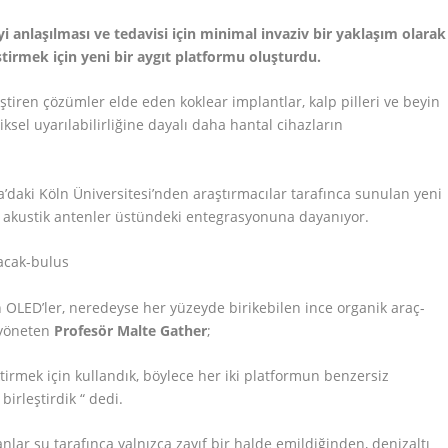
yi anlaşılması ve tedavisi için minimal invaziv bir yaklaşım olarak
tirmek için yeni bir aygıt platformu oluşturdu.
iştiren çözümler elde eden koklear implantlar, kalp pilleri ve beyin
iksel uyarılabilirliğine dayalı daha hantal cihazların
a’daki Köln Üniversitesi’nden araştırmacılar tarafınca sunulan yeni
r) akustik antenler üstündeki entegrasyonuna dayanıyor.
n OLED’ler, neredeyse her yüzeyde birikebilen ince organik araç-
 yöneten
Profesör Malte Gather
;
iktirmek için kullandık, böylece her iki platformun benzersiz
birleştirdik “ dedi.
nlar su tarafınca yalnızca zayıf bir halde emildiğinden, denizaltı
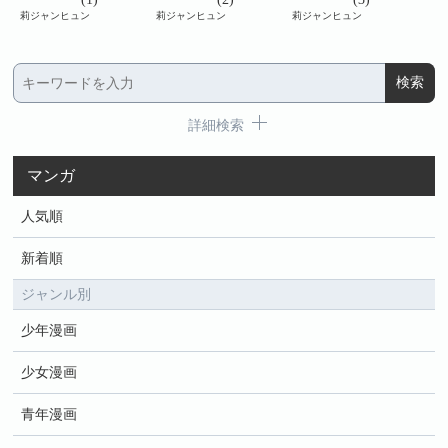
莉ジャンヒュン
莉ジャンヒュン
莉ジャンヒュン
莉ジ
詳細検索
マンガ
人気順
新着順
ジャンル別
少年漫画
少女漫画
青年漫画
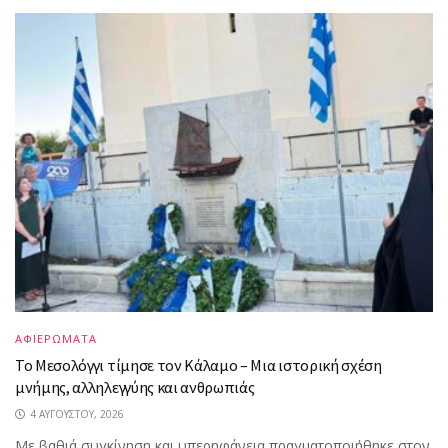
ΑΦΙΕΡΩΜΑΤΑ
Το Μεσολόγγι τίμησε τον Κάλαμο – Μια ιστορική σχέση
μνήμης, αλληλεγγύης και ανθρωπιάς
4 ΑΥΓΟΎΣΤΟΥ, 2026
Με βαθιά συγκίνηση και υπερηφάνεια πραγματοποιήθηκε στον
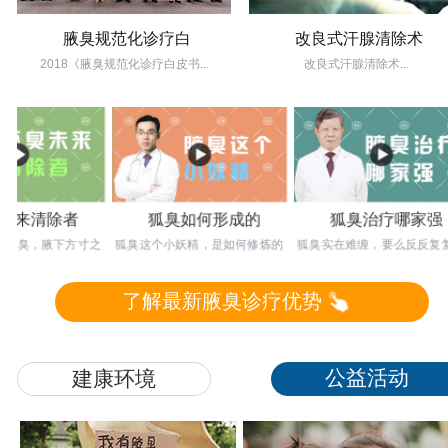
腋臭规范化诊疗白
改良式汗腺清除术
2018《腋臭规范化诊疗白皮书...
改良式汗腺清除术...
来清除者
狐臭如何形成的
狐臭治疗哪家强
臭，腋下方寸之
狐臭这个小妖精，是如何修炼的
狐臭实在难缠，要么反反复复总
戈。想要达到根
呢？塘边洗手鱼也死，路过青山
不好，要么留下难看疤痕，不如
患者
树也枯，可见
不治，那么应
了解最新腋臭诊疗优势
公益活动
建康环境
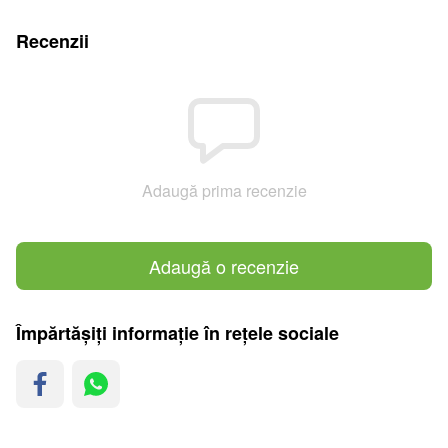
Recenzii
Adaugă prima recenzie
Adaugă o recenzie
Împărtășiți informație în rețele sociale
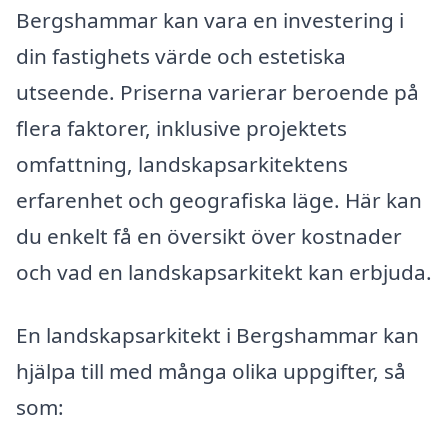
Bergshammar kan vara en investering i
din fastighets värde och estetiska
utseende. Priserna varierar beroende på
flera faktorer, inklusive projektets
omfattning, landskapsarkitektens
erfarenhet och geografiska läge. Här kan
du enkelt få en översikt över kostnader
och vad en landskapsarkitekt kan erbjuda.
En landskapsarkitekt i Bergshammar kan
hjälpa till med många olika uppgifter, så
som:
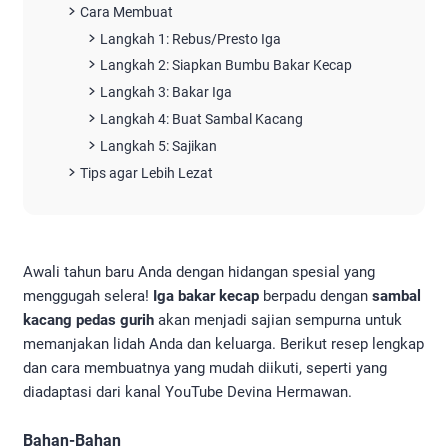
Cara Membuat
Langkah 1: Rebus/Presto Iga
Langkah 2: Siapkan Bumbu Bakar Kecap
Langkah 3: Bakar Iga
Langkah 4: Buat Sambal Kacang
Langkah 5: Sajikan
Tips agar Lebih Lezat
Awali tahun baru Anda dengan hidangan spesial yang
menggugah selera!
Iga bakar kecap
berpadu dengan
sambal
kacang pedas gurih
akan menjadi sajian sempurna untuk
memanjakan lidah Anda dan keluarga. Berikut resep lengkap
dan cara membuatnya yang mudah diikuti, seperti yang
diadaptasi dari kanal YouTube Devina Hermawan.
Bahan-Bahan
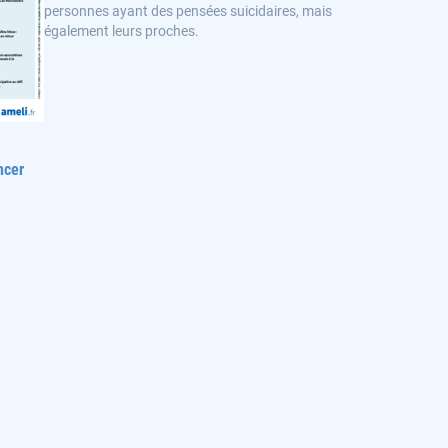
personnes ayant des pensées suicidaires, mais
également leurs proches.
ncer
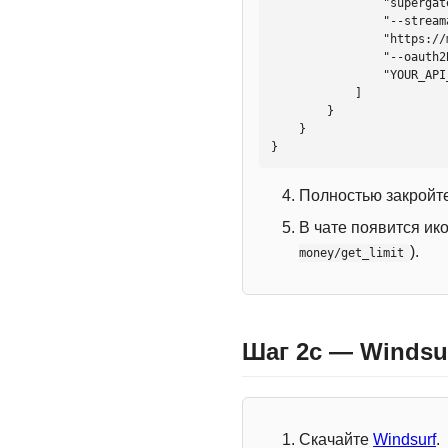
                "supergateway",

                "--streamableHttp",

                "https://mcp.htmlweb.ru/",

                "--oauth2Bearer",

                "YOUR_API_KEY"

            ]

        }

    }

}
Полностью закройте
В чате появится ик
).
money/get_limit
Шаг 2c — Windsu
Скачайте
Windsurf
.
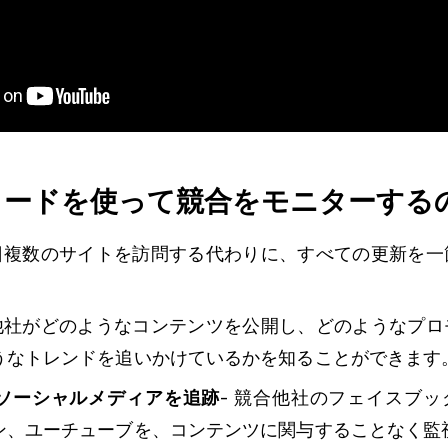
ィードを使って競合をモニターする
毎日複数のサイトを訪問する代わりに、すべての更新を
合他社がどのようなコンテンツを公開し、どのようなプロ
うなトレンドを追いかけているかを知ることができます
ソーシャルメディアを追跡
- 競合他社のフェイスブ
ン、ユーチューブを、コンテンツに関与することなく監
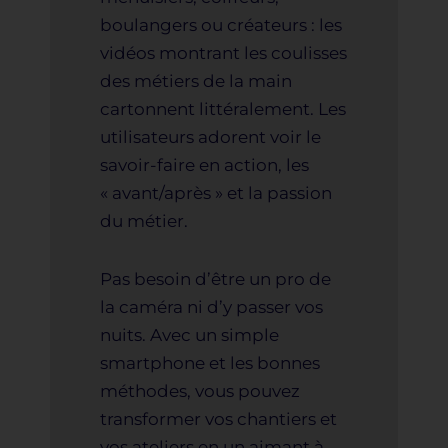
boulangers ou créateurs : les
vidéos montrant les coulisses
des métiers de la main
cartonnent littéralement. Les
utilisateurs adorent voir le
savoir-faire en action, les
« avant/après » et la passion
du métier.
Pas besoin d’être un pro de
la caméra ni d’y passer vos
nuits. Avec un simple
smartphone et les bonnes
méthodes, vous pouvez
transformer vos chantiers et
vos ateliers en un aimant à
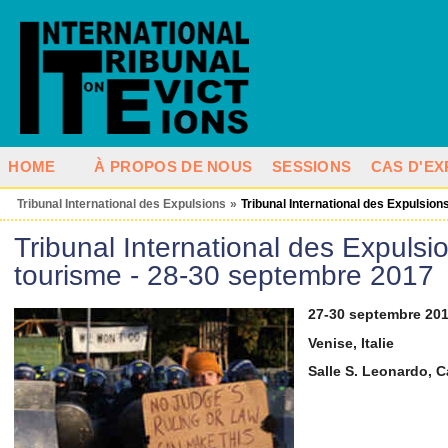
HOME
À PROPOS DE NOUS
SESSIONS
CAS D'EX
Tribunal International des Expulsions
»
Tribunal International des Expulsion
Tribunal International des Expulsio
tourisme - 28-30 septembre 2017
27-30 septembre 20
Venise, Italie
Salle S. Leonardo, 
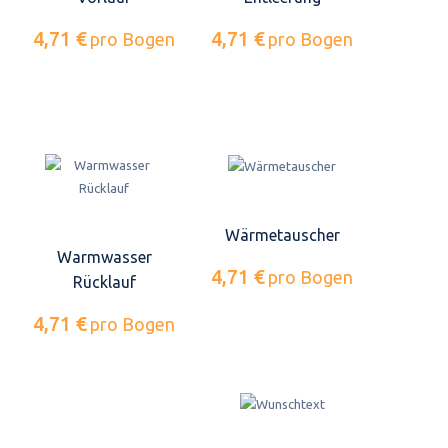
4,71 €
4,71 €
pro Bogen
pro Bogen
Wärmetauscher
Warmwasser
4,71 €
pro Bogen
Rücklauf
4,71 €
pro Bogen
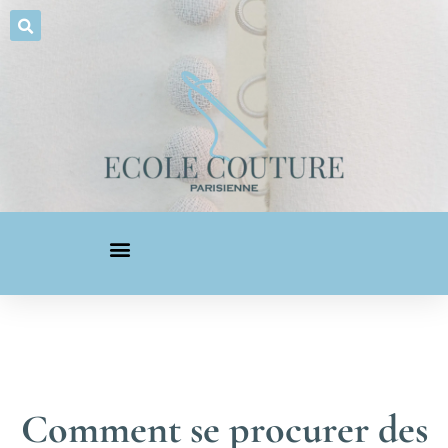
Comment se procurer des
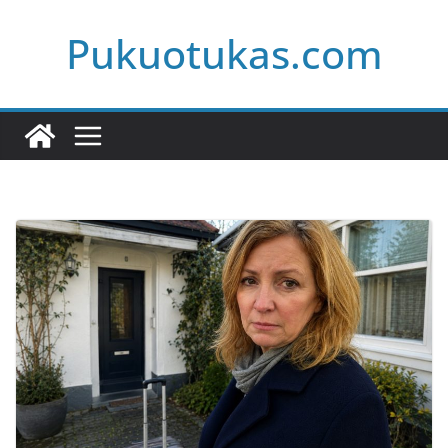
Skip
Pukuotukas.com
to
content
+===+
About this task: Pictures excluded, transcribe the listing above exactly from the line with "utilisateurs adorent voir le" through the line with "tourisme - 28-30 septembre 2017", and no further.

Solved exercise:
utilisateurs adorent voir le
savoir-faire en action, les
« avant/après » et la passion
du métier.
Pas besoin d’être un pro de
la caméra ni d’y passer vos
nuits. Avec un simple
smartphone et les bonnes
méthodes, vous pouvez
transformer vos chantiers et
vos ateliers en un aimant à
HOME
À PROPOS DE NOUS
SESSIONS
CAS D'EX
Tribunal International des Expulsions
»
Tribunal International des Expulsion
Tribunal International des Expulsio
tourisme - 28-30 septembre 2017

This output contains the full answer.